WHAT YOU ARE ASKED TO DO:
Return only those lines of the material that contain "text".
□ □ □ □ □ □ □
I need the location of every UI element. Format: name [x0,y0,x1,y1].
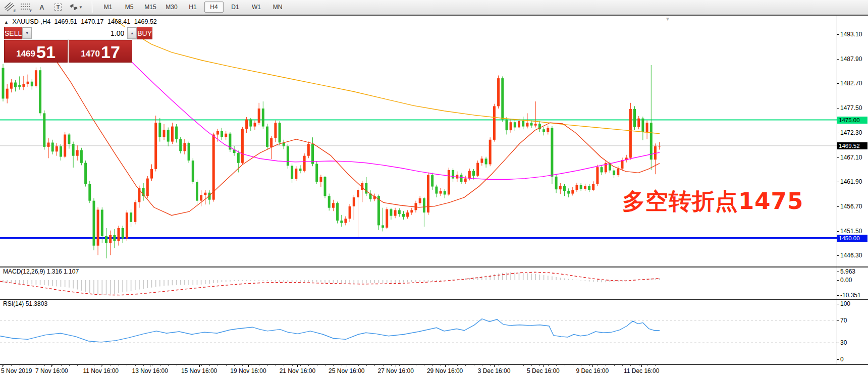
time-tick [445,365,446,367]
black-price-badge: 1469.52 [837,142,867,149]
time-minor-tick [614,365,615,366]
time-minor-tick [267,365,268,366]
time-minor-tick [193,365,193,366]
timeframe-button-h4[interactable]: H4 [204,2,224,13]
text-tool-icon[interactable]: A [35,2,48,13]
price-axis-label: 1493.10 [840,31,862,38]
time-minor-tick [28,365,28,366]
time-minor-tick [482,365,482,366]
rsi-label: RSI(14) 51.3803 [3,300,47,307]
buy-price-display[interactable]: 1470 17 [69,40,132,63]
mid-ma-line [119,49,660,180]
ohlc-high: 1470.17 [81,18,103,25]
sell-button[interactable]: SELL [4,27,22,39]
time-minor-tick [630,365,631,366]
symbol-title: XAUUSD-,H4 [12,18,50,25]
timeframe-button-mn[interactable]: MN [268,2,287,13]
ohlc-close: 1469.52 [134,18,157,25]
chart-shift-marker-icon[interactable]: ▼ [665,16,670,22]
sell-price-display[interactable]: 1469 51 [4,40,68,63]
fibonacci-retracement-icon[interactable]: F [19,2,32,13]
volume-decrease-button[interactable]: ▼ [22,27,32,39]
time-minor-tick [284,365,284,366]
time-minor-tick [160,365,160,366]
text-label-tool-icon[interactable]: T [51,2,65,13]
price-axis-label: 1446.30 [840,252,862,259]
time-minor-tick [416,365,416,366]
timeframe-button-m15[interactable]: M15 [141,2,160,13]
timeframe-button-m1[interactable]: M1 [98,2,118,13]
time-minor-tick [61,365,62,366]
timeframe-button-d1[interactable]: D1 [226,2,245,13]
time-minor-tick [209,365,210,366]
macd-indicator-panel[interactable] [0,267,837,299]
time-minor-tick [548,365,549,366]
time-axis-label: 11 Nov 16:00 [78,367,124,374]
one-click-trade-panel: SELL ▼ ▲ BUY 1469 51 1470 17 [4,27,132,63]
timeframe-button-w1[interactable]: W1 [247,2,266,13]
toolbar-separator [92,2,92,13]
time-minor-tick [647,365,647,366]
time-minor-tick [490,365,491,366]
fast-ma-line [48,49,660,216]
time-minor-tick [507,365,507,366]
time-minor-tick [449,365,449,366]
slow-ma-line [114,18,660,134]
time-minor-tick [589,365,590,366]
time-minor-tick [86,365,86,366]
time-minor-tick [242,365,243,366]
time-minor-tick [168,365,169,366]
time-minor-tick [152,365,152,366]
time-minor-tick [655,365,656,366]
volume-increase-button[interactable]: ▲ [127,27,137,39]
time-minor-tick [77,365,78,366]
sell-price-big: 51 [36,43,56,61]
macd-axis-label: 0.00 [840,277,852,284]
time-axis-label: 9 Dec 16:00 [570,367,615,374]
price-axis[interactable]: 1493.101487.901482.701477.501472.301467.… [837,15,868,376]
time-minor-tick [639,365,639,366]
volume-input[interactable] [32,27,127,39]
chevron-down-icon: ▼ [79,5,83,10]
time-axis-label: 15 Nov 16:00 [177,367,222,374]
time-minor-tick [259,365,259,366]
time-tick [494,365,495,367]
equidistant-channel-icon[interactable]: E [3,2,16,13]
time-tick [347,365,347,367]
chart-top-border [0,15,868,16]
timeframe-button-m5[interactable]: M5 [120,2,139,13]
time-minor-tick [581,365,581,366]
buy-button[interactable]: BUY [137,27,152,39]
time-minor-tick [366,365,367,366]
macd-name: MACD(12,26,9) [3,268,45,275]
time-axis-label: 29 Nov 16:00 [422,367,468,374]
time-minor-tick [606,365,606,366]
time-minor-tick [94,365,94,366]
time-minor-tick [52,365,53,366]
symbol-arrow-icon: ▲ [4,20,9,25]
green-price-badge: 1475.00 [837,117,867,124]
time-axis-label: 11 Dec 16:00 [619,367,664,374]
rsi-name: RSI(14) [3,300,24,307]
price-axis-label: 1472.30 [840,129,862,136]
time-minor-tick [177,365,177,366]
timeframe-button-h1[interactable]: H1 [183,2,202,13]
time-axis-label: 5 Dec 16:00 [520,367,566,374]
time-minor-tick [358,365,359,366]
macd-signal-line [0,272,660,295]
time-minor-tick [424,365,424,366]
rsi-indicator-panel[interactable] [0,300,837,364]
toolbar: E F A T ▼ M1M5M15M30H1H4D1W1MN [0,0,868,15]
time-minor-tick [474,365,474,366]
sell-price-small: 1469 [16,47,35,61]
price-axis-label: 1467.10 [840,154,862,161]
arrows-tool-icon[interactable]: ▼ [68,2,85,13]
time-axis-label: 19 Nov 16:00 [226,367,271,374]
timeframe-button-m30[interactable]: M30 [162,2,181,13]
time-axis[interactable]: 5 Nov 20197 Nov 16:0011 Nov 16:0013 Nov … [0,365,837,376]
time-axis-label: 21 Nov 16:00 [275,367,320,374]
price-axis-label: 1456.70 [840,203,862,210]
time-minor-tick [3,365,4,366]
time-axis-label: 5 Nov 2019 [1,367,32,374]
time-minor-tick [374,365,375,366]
□ □ □ □ □ □ □
EXPECTED OUTPUT:
text-tool-icon[interactable]: A [35,2,48,13]
text-label-tool-icon[interactable]: T [51,2,65,13]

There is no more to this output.